Côté patronal, Laurence Parisot découvre le rôle majeur des PME dans l’économie. Elle déclare sur France info : « Les entreprises françaises doivent se dire « Ayons la PME attitude », en se montrant solidaire avec ces entreprises, qui peuvent à la fois être « les plus fragilisées » mais « les premières à repartir ». La présidente du Medef a expliqué qu’il fallait « se demander à chaque instant comment on peut être solidaire avec les PME. » Elle oublie d’interpeller des banques qui ne jouent toujours pas le jeu.
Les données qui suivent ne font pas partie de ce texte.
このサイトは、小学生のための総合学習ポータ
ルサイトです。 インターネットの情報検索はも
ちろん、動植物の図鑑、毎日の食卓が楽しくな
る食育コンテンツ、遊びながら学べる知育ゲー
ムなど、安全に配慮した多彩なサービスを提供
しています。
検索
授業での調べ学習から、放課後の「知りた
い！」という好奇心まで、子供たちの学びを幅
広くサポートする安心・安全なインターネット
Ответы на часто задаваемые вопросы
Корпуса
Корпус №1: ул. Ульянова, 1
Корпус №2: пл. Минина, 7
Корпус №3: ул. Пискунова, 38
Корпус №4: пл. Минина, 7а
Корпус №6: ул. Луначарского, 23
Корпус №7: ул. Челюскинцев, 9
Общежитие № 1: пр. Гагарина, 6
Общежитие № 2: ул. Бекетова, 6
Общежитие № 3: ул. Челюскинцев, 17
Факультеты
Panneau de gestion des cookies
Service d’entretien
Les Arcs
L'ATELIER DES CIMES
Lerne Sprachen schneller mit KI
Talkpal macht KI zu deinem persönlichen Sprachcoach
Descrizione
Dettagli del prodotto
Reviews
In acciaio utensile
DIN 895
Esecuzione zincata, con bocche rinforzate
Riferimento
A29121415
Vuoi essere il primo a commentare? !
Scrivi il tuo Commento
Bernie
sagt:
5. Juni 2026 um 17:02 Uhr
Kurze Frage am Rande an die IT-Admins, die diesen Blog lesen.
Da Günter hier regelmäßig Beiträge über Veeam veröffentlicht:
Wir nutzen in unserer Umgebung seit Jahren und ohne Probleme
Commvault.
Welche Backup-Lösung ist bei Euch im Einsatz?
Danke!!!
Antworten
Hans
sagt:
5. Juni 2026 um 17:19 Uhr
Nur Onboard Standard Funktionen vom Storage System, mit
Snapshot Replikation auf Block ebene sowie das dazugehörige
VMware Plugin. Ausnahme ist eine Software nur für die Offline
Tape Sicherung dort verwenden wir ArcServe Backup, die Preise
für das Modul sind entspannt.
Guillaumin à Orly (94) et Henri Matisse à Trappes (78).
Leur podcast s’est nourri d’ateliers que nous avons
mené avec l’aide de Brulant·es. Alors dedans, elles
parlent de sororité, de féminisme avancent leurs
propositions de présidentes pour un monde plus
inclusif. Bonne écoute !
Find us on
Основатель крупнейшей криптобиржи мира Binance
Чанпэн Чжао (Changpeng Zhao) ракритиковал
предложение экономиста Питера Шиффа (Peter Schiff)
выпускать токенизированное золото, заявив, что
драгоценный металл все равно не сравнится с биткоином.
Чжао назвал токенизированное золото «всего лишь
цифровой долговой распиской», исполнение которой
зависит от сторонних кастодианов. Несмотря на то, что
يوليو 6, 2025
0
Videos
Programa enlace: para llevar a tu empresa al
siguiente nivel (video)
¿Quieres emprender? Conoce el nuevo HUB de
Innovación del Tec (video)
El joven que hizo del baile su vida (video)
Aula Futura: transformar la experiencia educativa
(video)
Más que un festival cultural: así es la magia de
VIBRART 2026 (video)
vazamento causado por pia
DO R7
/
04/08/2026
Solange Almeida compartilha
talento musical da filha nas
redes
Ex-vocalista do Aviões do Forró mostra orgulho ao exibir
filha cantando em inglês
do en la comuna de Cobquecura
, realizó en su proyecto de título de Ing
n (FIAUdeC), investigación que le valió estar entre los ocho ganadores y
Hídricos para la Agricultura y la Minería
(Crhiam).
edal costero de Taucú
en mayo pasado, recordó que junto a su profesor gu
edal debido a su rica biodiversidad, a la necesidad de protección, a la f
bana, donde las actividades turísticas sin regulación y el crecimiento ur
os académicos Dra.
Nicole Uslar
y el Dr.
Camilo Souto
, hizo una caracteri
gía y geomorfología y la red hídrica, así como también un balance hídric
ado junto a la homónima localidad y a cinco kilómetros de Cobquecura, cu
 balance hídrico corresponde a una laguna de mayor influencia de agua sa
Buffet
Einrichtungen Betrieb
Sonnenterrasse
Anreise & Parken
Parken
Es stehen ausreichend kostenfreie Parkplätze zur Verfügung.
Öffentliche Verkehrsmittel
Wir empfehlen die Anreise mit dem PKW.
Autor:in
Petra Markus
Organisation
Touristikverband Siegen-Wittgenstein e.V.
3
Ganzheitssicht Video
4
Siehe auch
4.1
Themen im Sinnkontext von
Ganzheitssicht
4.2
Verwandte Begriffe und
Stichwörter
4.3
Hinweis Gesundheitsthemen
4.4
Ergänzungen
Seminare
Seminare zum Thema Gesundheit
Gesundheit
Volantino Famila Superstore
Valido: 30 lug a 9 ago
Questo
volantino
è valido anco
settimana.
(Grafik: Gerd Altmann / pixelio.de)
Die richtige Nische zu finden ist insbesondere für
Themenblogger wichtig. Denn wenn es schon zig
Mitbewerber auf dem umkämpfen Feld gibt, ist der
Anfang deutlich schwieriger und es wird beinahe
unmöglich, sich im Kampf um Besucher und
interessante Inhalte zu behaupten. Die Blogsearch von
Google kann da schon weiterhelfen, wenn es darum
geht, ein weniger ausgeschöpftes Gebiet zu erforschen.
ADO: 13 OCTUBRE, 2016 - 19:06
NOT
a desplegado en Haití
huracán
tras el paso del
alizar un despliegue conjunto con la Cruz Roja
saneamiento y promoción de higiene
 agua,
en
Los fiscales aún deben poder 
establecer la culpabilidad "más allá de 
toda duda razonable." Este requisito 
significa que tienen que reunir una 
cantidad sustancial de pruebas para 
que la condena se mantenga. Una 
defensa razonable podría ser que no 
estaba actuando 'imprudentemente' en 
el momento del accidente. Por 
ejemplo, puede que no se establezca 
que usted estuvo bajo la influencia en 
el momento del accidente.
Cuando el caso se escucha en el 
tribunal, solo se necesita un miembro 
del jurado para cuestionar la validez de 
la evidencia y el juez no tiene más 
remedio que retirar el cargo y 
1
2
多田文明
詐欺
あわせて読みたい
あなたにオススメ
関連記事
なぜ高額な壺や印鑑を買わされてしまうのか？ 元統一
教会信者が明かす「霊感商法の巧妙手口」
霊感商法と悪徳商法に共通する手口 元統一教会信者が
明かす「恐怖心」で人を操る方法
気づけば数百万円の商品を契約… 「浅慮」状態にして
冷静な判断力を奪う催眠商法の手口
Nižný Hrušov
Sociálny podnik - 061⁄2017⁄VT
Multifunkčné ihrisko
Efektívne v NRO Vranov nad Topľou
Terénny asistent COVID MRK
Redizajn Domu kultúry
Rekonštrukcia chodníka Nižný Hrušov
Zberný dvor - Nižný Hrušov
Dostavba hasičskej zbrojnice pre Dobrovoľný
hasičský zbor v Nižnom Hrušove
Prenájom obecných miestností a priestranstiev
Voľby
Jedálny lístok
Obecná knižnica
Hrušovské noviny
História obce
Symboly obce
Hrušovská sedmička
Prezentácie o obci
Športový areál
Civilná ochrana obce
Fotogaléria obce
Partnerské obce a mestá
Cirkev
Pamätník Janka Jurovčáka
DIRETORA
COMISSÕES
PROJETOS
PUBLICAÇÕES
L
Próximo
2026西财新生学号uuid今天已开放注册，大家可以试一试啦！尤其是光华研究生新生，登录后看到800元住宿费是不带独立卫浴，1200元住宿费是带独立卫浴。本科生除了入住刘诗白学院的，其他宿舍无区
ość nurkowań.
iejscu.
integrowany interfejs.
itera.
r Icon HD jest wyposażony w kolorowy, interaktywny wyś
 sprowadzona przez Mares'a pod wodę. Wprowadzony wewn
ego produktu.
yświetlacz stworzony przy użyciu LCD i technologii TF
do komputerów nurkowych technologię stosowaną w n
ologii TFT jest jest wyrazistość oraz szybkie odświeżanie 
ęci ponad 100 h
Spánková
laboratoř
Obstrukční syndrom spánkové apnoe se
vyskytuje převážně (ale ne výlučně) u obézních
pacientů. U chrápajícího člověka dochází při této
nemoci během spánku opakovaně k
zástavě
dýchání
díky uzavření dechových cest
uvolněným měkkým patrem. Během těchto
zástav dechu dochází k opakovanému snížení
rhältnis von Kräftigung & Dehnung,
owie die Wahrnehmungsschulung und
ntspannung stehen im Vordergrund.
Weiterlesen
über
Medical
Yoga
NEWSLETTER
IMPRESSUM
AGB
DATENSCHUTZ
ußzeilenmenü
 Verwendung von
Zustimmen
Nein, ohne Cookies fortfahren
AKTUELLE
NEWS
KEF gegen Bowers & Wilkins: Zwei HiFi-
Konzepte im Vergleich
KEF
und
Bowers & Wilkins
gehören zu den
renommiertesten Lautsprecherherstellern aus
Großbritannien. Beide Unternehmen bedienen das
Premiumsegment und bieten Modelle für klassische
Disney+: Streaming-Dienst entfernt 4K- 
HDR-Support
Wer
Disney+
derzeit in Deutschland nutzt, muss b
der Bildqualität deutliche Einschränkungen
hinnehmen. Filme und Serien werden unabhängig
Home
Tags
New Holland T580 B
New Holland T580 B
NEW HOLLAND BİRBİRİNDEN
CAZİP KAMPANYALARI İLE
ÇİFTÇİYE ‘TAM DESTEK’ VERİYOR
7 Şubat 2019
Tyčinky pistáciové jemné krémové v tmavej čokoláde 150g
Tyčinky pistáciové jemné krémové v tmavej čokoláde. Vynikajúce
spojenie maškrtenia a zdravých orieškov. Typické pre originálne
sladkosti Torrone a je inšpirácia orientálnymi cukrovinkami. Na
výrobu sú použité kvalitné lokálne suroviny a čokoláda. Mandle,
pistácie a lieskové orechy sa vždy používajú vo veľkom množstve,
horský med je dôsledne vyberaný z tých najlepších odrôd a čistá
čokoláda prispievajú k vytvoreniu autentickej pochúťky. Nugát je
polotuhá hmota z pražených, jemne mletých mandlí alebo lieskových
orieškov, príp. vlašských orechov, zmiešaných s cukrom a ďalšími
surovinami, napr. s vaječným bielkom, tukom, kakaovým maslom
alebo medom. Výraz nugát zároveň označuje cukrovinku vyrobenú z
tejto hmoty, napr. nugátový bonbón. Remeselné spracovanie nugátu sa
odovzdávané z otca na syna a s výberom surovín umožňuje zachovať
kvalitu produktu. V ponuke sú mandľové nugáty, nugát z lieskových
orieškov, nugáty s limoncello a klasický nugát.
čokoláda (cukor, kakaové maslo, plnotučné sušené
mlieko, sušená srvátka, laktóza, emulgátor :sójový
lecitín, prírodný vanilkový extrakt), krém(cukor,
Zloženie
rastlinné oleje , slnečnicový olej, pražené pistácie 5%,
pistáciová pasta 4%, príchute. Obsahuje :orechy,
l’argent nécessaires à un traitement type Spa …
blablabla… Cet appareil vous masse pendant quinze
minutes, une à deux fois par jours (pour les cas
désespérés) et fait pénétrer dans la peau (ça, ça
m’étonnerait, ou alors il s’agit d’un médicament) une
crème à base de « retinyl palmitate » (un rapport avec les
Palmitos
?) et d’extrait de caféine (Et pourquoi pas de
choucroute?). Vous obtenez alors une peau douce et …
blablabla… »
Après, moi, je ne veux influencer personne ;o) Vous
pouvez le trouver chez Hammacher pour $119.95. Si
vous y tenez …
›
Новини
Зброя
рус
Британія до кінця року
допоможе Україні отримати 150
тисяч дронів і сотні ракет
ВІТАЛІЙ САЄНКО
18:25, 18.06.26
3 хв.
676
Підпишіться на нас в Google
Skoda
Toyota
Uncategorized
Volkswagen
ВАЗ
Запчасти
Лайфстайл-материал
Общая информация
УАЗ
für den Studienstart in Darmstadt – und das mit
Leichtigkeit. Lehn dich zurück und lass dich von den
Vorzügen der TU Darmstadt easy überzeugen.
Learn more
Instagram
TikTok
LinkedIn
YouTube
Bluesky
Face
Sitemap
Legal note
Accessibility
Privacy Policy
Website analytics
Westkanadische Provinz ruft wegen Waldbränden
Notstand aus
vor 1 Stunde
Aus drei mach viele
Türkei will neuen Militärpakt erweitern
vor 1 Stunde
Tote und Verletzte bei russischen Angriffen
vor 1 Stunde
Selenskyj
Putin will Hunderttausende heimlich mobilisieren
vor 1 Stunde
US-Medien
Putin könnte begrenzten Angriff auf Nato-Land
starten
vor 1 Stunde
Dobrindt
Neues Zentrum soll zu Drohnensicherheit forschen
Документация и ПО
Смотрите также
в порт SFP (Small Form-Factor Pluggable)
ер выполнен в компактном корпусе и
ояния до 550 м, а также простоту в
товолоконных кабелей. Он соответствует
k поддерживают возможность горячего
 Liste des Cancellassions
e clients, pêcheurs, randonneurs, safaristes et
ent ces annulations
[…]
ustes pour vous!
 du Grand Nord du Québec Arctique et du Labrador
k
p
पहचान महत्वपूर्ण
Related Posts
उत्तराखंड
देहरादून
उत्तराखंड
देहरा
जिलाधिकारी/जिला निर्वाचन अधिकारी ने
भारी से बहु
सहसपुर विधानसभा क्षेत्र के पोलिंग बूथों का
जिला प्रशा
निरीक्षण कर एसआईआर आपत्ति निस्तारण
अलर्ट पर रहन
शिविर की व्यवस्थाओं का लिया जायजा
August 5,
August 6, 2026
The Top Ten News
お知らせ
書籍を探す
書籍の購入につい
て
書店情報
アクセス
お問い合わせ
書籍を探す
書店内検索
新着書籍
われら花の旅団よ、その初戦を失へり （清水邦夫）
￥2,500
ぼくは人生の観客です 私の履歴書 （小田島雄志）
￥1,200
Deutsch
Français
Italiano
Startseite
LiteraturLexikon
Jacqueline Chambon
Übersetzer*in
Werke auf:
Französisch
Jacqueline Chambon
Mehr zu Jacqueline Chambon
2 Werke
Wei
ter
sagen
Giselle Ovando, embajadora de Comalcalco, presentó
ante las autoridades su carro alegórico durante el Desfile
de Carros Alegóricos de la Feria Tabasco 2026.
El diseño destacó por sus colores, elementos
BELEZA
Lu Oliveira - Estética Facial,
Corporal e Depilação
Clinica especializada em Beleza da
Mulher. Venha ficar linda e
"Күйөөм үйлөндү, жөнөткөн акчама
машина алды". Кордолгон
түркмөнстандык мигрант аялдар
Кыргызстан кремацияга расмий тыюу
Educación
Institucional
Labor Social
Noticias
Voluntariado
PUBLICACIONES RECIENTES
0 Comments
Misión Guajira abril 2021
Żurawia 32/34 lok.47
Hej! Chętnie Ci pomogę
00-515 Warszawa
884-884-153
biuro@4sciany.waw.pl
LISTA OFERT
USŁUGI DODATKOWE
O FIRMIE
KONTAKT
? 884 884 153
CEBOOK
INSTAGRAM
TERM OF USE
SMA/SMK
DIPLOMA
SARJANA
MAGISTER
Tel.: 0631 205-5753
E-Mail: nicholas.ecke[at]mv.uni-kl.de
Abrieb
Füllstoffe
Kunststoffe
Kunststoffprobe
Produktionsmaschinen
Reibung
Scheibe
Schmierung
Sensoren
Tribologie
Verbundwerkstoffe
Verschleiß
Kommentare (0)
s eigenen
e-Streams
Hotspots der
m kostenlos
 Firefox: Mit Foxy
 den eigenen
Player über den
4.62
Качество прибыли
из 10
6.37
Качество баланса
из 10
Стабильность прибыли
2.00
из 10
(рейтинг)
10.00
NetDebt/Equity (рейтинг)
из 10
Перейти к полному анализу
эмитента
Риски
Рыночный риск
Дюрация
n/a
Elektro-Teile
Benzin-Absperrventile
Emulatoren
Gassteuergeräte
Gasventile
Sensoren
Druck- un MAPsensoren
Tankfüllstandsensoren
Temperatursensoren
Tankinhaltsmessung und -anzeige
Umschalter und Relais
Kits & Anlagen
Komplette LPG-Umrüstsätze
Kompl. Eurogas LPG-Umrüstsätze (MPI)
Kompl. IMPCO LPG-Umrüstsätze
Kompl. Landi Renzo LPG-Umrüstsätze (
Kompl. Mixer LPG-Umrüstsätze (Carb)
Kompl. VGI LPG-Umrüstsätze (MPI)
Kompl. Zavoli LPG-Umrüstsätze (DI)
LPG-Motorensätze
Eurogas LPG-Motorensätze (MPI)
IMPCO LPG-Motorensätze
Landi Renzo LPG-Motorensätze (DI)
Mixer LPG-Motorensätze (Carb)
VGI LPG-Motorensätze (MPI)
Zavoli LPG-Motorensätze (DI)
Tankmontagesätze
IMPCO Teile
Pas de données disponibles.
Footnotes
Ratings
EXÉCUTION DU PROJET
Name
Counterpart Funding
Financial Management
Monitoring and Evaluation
Plus d’un an après le début de la crise, il était temps de se pencher sur celles qui font tourner l’économie ! Cette « PME attitude » n’est pas sans rappeler une certaine « bravitude ».

Enfin, la CGPME a dévoilé en avant-première ses « propositions » pour permettre aux entreprises de faire face à la crise. Jean-François Roubaud plaide notamment pour que l’on applique « un taux réduit de 18% de l’impôt sur les sociétés pour les résultats qui sont injectés en fonds propres dans l’entreprise ». A l’heure où les TPE-PME ne gagnent plus d’argent, se demandent comment elles vont continuer leur activité et attendent des mesures de relance, la CGPME vient d’inventer l’idée qui ne sert à rien.

Le Cerf plaide plus que jamais pour que les syndicats écoutent les revendications de ceux qu’ils prétendent représenter et se mettent à leur service au lieu de gesticuler et de faire de la com’. Cela implique que le gouvernement aille au bout de la réforme de la représentativité afin que celle-ci soit transférée aux seuls représentants élus au suffrage universel. La réforme des CCI en cours de finalisation est le véhicule idéal pour que les patrons élisent des représentants qui leur ressemblent et mettent enfin de la transparence dans la collecte et la gestion des fonds de la formation professionnelle par exemple.